The judge provides multiple reasons for the judgment including that the use of the tattoos in Take-Two’s games is de minimis, meaning too small for the court to even consider. The judge also says that there was an implied license to use the tattoos in this manner and that it was almost certainly fair use. The ruling comes just one week after a similar lawsuit filed against WWE and Take-Two survived a motion to dismiss and is starting the discovery process itself.
Next up today, Kavan Flavius at The Sportster reports that World Wrestling Entertainment (WWE) has filed copyright claims against two members of their own roster as they tried to post videos of their previous matches on their YouTube account.
The issue deals with Scott Dawson and Dash Wilder, better known as the tag team The Revival. Dawson recently published footage of a match The Revival had with another tag team, The Undisputed Era, only to have WWE order the content removed from YouTube. This prompted an apology from Dawson to his fans on Twitter.
The duo is in the midst of a contract dispute with WWE. They are currently refusing to resign with the WWE and are letting their contract expire, likely with the intention of signing with rival promotion All Elite Wrestling (AEW). Though their contracts are expected to expire next month, Wilder may be held up due to time lost due to injury.

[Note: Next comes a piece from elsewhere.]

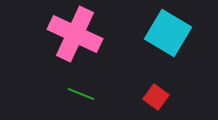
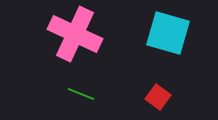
cyan square: rotated 15 degrees counterclockwise
red square: moved 2 px right
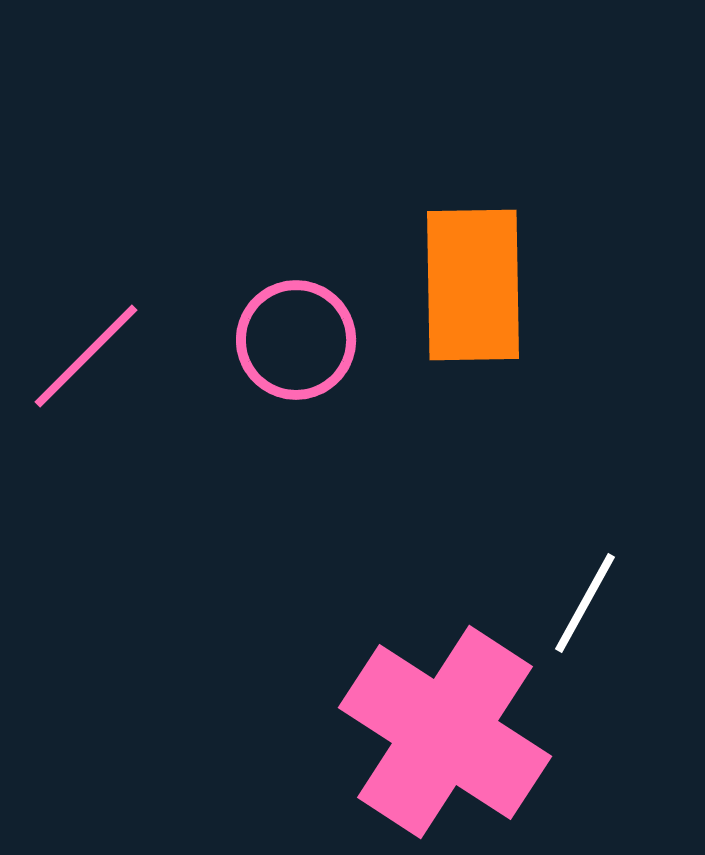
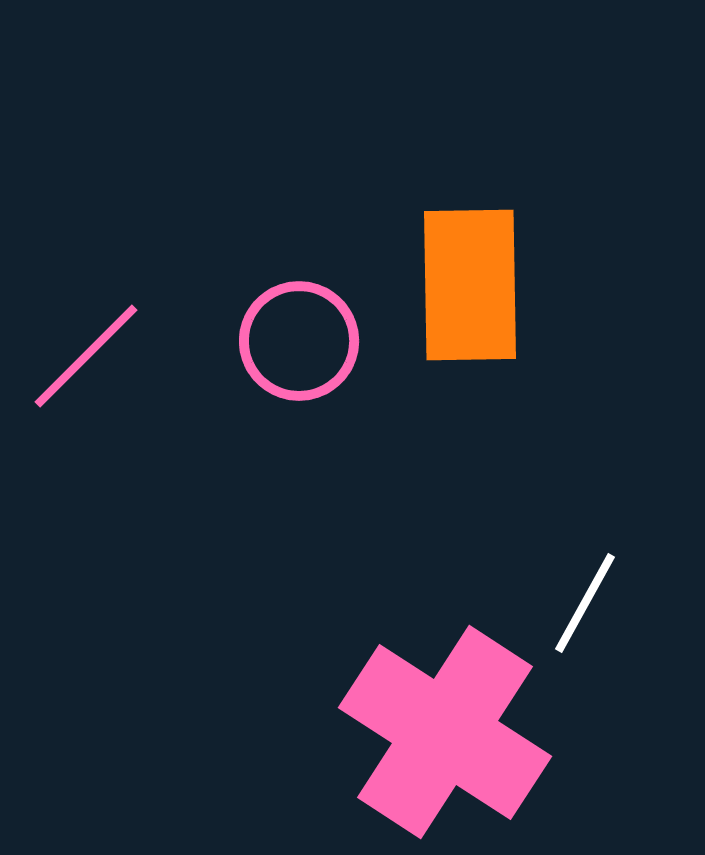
orange rectangle: moved 3 px left
pink circle: moved 3 px right, 1 px down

Finally today, Jason Meisner at the Chicago Tribune reports that a federal judge has issued a sharp rebuke of an art agency that filed an emergency petition over images of unicorns.
The case was filed by the Art Ask Agency, a Spanish company that specializes in drawings of unicorns and other fantasy creatures. They filed the case with a judge in Chicago demanding an immediate hearing to discuss a temporary restraining order to address alleged counterfeit products being made with their images. However, with the very real emergency of the COVID-19 pandemic bringing a halt to litigation.
As a result, the judge has pushed the hearing back to next month citing the “health and safety of our community.” This prompted the plaintiffs to file another emergency motion citing “irreparable injury”. That request came the same day the chief judge ordered all nonessential civil litigation to cease at the court. That prompted a third motion from the plaintiffs and a sharper rebuke with the judge saying, “About half of the practice of a decent lawyer is telling would-be clients that they are damned fools and should stop.”